What to do =>
Report every line below that carries the word "BRIXELO".

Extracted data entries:
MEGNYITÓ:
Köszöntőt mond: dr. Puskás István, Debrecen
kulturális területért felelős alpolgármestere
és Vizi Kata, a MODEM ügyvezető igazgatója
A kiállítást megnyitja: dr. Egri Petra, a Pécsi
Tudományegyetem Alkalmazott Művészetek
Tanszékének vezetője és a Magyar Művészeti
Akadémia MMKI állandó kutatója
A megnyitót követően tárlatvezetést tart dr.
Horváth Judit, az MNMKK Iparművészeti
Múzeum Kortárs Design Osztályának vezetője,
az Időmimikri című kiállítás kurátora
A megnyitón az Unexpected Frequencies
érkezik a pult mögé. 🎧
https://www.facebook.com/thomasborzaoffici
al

---

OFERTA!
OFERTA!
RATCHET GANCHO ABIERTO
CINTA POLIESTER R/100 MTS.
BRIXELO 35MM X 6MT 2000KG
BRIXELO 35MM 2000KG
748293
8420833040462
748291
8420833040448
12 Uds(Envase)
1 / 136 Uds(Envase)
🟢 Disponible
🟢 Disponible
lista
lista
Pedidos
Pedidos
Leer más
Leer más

Written response =>
BRIXELO 35MM X 6MT 2000KG
BRIXELO 35MM 2000KG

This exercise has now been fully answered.